> [Assigned task] Give the entries again exactly. Skip the pictures.

================

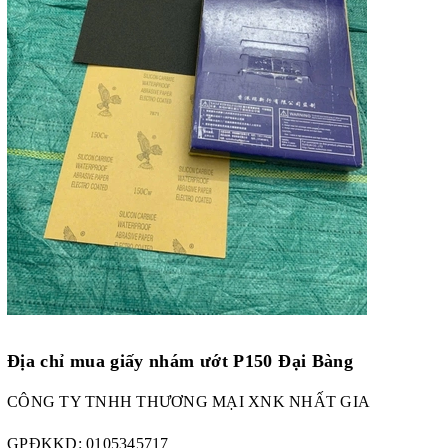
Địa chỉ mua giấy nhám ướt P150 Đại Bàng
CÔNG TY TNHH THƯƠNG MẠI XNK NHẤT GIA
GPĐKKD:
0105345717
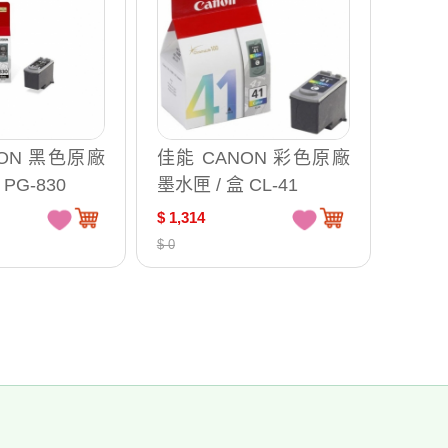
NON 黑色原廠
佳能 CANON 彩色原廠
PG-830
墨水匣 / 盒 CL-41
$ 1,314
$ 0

================

> [Solution to this exercise]
Địa chỉ mua giấy nhám ướt P150 Đại Bàng
CÔNG TY TNHH THƯƠNG MẠI XNK NHẤT GIA
GPĐKKD:
0105345717
NON 黑色原廠
佳能 CANON 彩色原廠
PG-830
墨水匣 / 盒 CL-41
$ 1,314
$ 0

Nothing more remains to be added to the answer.